Recently, Liu et al. [14] proposed a salient object detection model based on the combination of bottom-up and top-down approach [13]. It combined multi-scale contrast, center-surround histogram and color spatial distribution with conditional random field under maximum likelihood estimation (MLE) criteria. MLE is a well-known parameter estimation technique with many advantages [15]. It provides a consistent and asymptotically efficient approach for parameter estimation. It gives unbiased variance when sample size is large. It has approximate normal distributions and approximate sample variances that can be used to generate confidence bounds and hypothesis tests for the parameters, and has a lower variance in comparison to other methods. However, it is overshadowed by certain disadvantages: MLE can be heavily biased for small samples and is highly sensitive to the choice of starting values. MLE is a derivation based approach where the function should have an analytical form. Also, the solution does not converge all the time and is usually non-trivial for the numerical estimation. Also, Liu et al. [14] used a common linear weight vector, obtained by MLE, to combine the feature maps for all test images. This weight vector may not give better saliency results for images which are significantly different from the training set. The weight vectors for such images must be learned in such a way that they give better saliency results for their corresponding images.

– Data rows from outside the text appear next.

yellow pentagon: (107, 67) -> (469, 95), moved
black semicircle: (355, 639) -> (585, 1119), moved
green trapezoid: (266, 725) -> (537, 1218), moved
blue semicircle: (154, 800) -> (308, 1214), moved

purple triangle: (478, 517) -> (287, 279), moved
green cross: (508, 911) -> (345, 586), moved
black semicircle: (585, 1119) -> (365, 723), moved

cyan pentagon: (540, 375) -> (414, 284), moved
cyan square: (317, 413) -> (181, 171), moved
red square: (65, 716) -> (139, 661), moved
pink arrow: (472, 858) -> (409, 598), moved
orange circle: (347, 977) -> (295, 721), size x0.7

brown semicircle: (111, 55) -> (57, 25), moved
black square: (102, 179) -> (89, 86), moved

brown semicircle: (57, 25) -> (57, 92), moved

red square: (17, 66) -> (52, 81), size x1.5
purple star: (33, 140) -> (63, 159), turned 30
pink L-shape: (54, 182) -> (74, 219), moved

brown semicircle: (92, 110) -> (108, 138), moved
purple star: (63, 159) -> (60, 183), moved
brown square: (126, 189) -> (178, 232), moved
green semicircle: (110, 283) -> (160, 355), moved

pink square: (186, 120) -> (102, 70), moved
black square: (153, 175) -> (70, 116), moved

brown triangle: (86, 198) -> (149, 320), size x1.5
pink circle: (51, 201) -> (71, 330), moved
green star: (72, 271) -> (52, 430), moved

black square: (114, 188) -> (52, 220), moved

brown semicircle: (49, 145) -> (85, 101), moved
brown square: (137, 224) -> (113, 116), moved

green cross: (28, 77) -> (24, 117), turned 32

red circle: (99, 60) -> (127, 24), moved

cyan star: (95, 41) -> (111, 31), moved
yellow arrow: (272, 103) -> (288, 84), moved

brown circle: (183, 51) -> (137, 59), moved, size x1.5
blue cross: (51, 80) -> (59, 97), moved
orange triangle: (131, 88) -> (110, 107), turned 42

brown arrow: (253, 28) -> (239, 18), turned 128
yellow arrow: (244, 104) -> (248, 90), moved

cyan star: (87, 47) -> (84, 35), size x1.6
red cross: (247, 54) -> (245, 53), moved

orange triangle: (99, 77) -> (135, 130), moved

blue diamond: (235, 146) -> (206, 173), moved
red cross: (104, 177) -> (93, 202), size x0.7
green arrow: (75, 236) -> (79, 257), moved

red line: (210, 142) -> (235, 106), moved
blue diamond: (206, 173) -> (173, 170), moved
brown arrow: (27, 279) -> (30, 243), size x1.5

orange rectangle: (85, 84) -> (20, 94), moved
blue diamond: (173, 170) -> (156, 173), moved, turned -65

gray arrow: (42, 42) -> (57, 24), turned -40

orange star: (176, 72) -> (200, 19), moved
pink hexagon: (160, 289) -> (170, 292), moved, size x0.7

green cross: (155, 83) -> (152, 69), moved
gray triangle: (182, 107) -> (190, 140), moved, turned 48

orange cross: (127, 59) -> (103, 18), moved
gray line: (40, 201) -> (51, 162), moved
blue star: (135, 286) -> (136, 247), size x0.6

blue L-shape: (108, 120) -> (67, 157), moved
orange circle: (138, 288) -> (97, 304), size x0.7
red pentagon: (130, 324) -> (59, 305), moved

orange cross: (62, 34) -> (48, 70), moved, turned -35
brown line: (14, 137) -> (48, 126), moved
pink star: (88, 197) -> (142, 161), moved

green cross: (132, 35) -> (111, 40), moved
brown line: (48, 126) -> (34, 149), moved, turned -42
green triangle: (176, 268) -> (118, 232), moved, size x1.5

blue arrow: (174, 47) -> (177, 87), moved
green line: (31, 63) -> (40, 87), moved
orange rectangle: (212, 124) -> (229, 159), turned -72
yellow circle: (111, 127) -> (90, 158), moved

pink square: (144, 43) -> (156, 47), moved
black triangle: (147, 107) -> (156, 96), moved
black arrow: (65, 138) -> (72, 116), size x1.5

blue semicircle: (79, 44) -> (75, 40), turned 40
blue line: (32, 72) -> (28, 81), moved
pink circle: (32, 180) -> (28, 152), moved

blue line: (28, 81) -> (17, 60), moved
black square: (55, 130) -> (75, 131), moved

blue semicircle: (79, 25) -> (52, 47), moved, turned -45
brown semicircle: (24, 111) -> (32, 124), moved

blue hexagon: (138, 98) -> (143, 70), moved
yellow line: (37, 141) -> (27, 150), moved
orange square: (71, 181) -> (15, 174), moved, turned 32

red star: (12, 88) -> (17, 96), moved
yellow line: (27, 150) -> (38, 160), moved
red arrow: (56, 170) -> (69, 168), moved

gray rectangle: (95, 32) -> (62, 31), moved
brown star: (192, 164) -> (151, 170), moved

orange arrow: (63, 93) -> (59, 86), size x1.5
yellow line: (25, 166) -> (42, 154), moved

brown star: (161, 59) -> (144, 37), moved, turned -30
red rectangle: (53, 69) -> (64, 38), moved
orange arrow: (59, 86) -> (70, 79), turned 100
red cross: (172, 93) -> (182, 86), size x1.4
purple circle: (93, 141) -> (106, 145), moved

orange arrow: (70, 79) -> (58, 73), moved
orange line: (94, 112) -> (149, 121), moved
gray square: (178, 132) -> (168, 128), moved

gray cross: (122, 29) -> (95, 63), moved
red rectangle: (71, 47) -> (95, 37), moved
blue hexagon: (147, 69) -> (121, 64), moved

In this paper, we used a modified form of Particle Swarm optimization (PSO) [16], a commonly used optimization method, to obtain weight vector in order to optimally combine the features extracted from the image. PSO utilizes the fitness function to obtain the optimal solution. For this we have proposed a new fitness function to obtain better saliency results. To check the efficacy of our proposed model, the performance is evaluated in terms of precision, recall, F -measure, area under curve and computation time. Experiments are carried out on a publicly available image dataset and performance is compared with Liu et al. [14] model and 10 other popular state-of-the-art models.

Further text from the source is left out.